I’ve been planning this scarf for a while. As soon as I saw the Lace Ribbon Scarf on Knitty I knew it was the pattern for this yarn, and slowly in my mind, between beginning it early in the summer, pushing it unravelled back into the workbasket, and taking it up again on Saturday night, the ‘Leaden Roses scarf’ has become the ‘Lead and Roses scarf’.
There's something about the juxtaposition I find inexplicably pleasing - maybe because it reminds me of ‘Bread and Roses’.
As we come marching, marching, in the beauty of the day,
A million darkened kitchens, a thousand mill-lofts gray
Are touched with all the radiance that a sudden sun discloses,
For the people hear us singing, "Bread and Roses, Bread and Roses."

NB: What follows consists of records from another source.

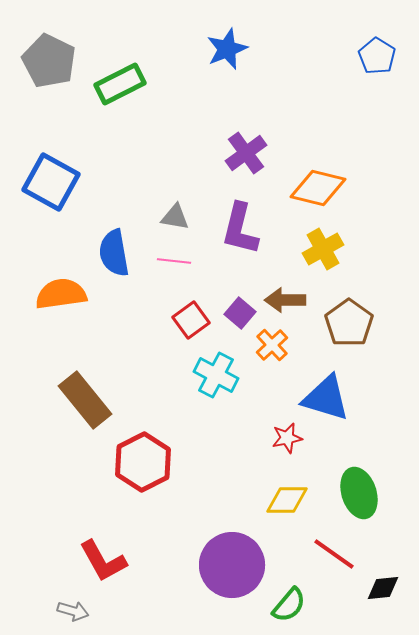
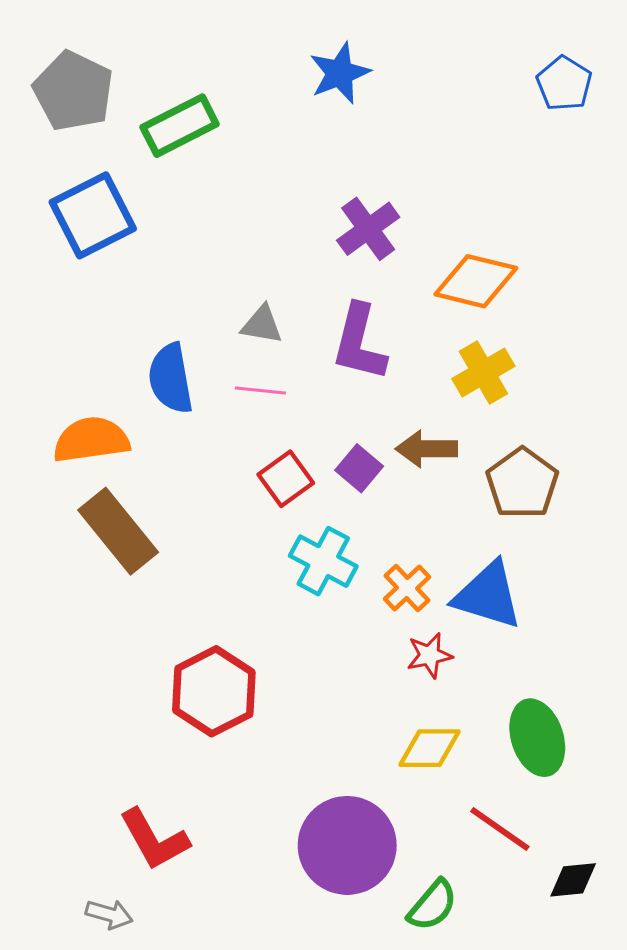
blue square: (51, 182) -> (93, 215), moved, turned 34
orange cross: (272, 345) -> (407, 588), moved
brown rectangle: (85, 400) -> (118, 531), moved

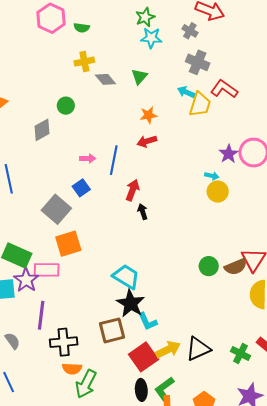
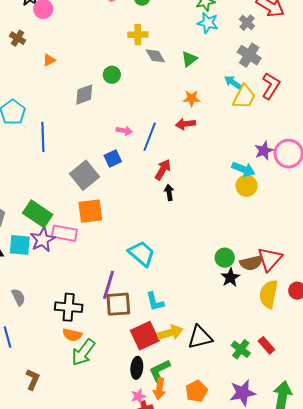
red L-shape: (224, 89) -> (271, 86), turned 76
cyan arrow: (212, 176) -> (243, 169), size x1.6
black star: (131, 303) -> (230, 277), moved, size x0.7
purple line: (41, 315) -> (109, 285), moved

As we come marching, marching, we battle, too, for men --
For they are women's children, and we mother them again.
Our lives shall not be sweated from birth until life closes --
Hearts starve as well as bodies: Give us Bread, but give us Roses.

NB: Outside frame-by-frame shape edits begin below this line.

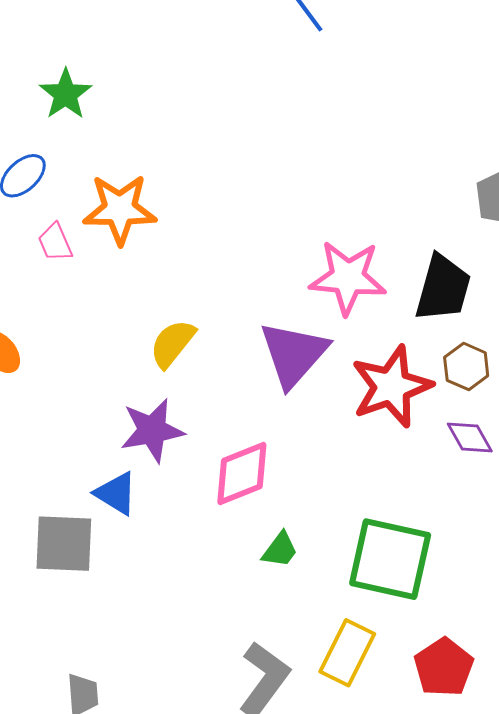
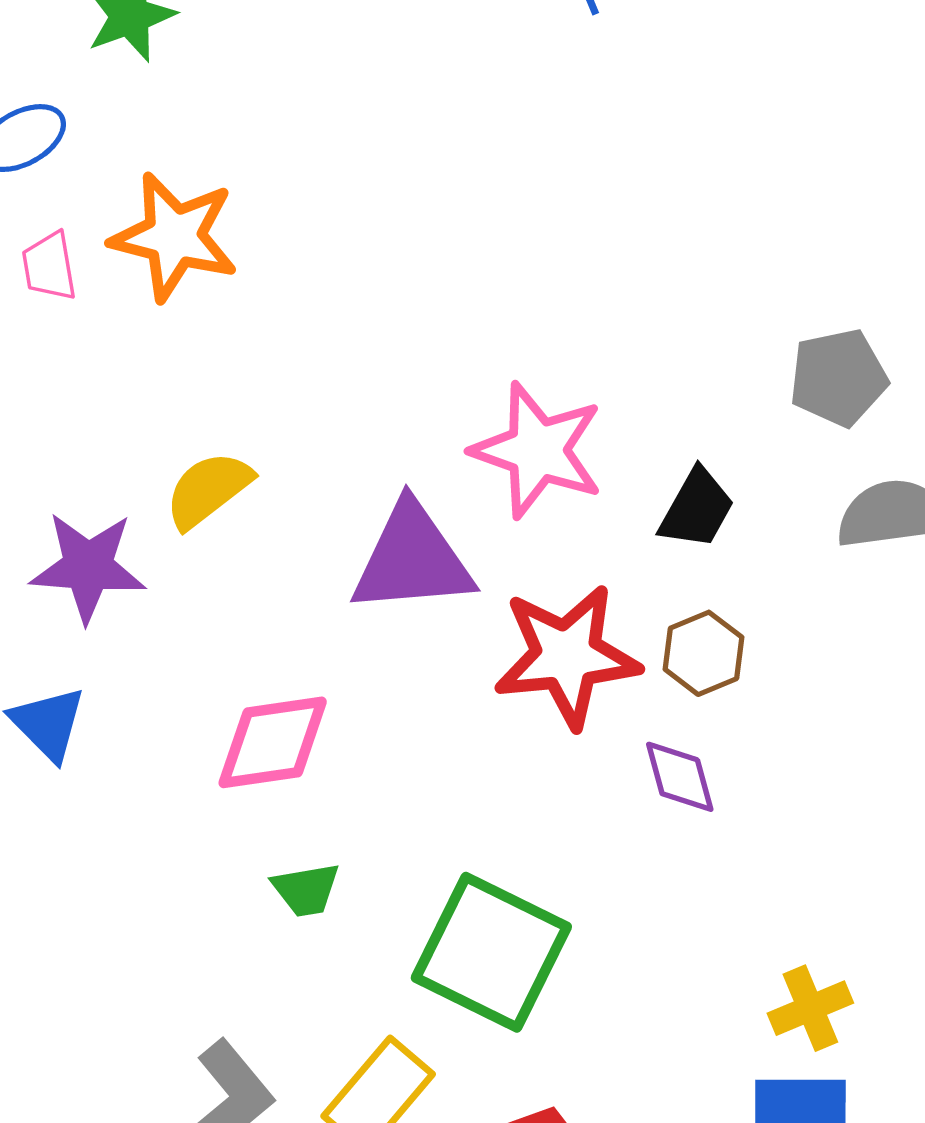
black trapezoid: (443, 288) -> (697, 509), size x0.7
purple triangle: (294, 354) -> (412, 559), turned 30
purple star: (152, 430) -> (88, 567), moved
green trapezoid: (280, 550) -> (306, 890), turned 30

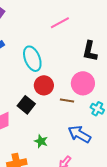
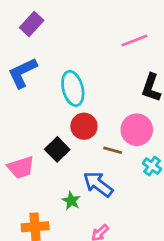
pink line: (60, 23) -> (134, 41), moved
blue arrow: (79, 134) -> (98, 184), moved

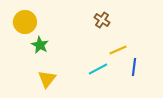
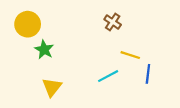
yellow line: (118, 50) -> (130, 55), turned 42

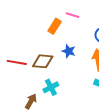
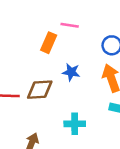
cyan cross: (51, 87) -> (75, 124), moved, turned 35

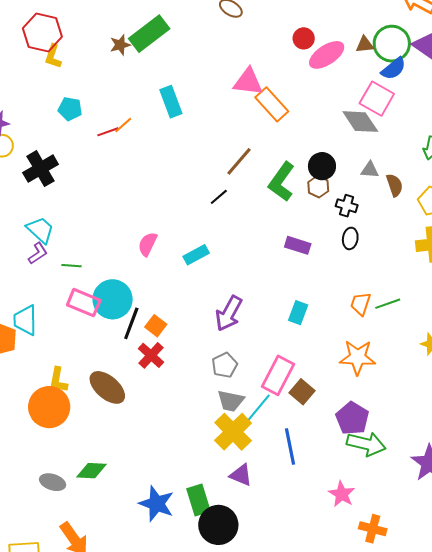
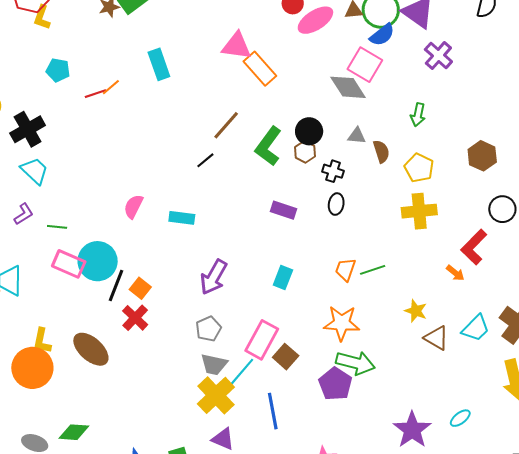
cyan trapezoid: (40, 230) -> (35, 171), moved
cyan rectangle: (196, 255) -> (182, 218), turned 35
green arrow: (366, 444) -> (355, 363), moved

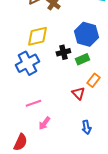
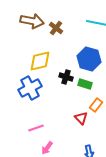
black cross: (63, 52) -> (66, 77), turned 32
green rectangle: (82, 59) -> (85, 84), turned 40

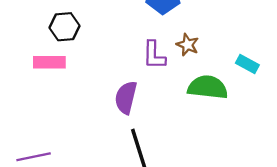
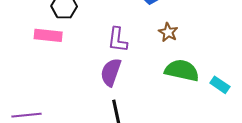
purple L-shape: (154, 55) -> (118, 40), moved
cyan rectangle: (247, 64) -> (220, 85), moved

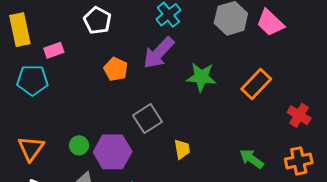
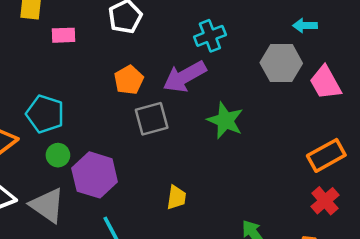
cyan pentagon: (32, 80) -> (45, 114), moved
orange rectangle: (256, 84) -> (326, 155), moved
gray square: (147, 119) -> (152, 119), moved

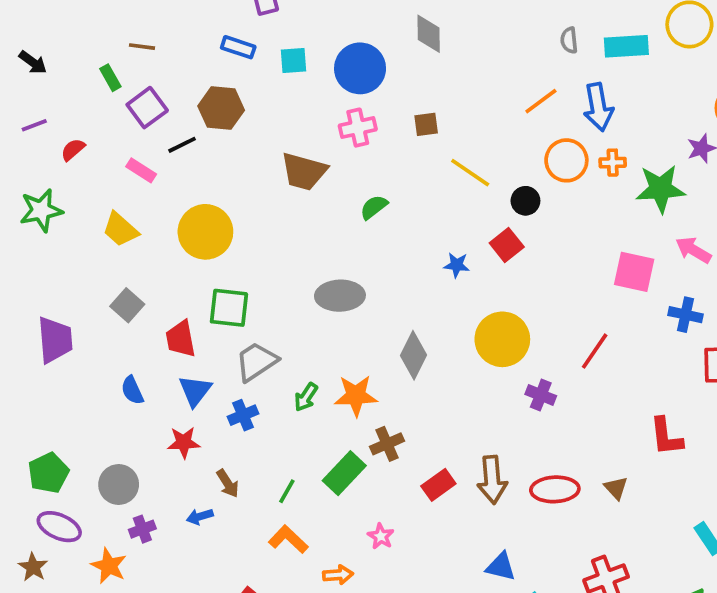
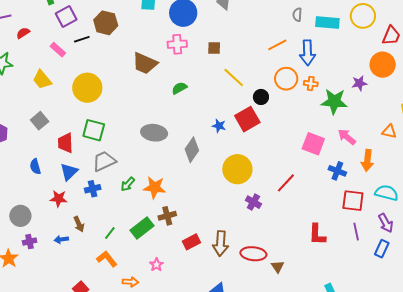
red square: (507, 245) -> (247, 119), size x1.4
gray diamond: (413, 355) -> (192, 150), moved
brown triangle: (616, 488) -> (278, 267), moved

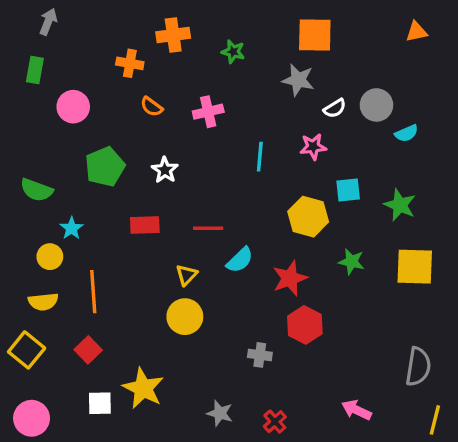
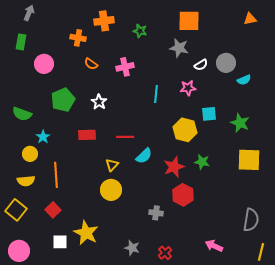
green star: (351, 262) -> (202, 162), moved

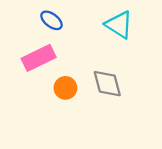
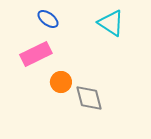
gray diamond: (107, 84) -> (89, 98), moved

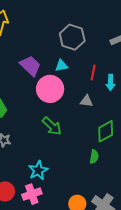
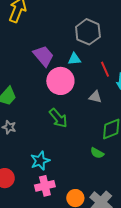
red line: (93, 72) -> (105, 69), turned -42
green semicircle: (94, 157) -> (97, 153), turned 104
pink cross: (32, 194) -> (45, 186), moved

As we come marching, marching, unnumbered women dead
Go crying through our singing their ancient song of Bread;
Small art and love and beauty their drudging spirits knew --
Yes, it is bread we fight for -- but we fight for Roses, too.
As we come marching, marching, we bring the Greater Days --
The rising of the women means the rising of the race --
No more the drudge and idler -- ten that toil where one reposes --
But a sharing of life's glories: Bread and Roses, Bread and Roses.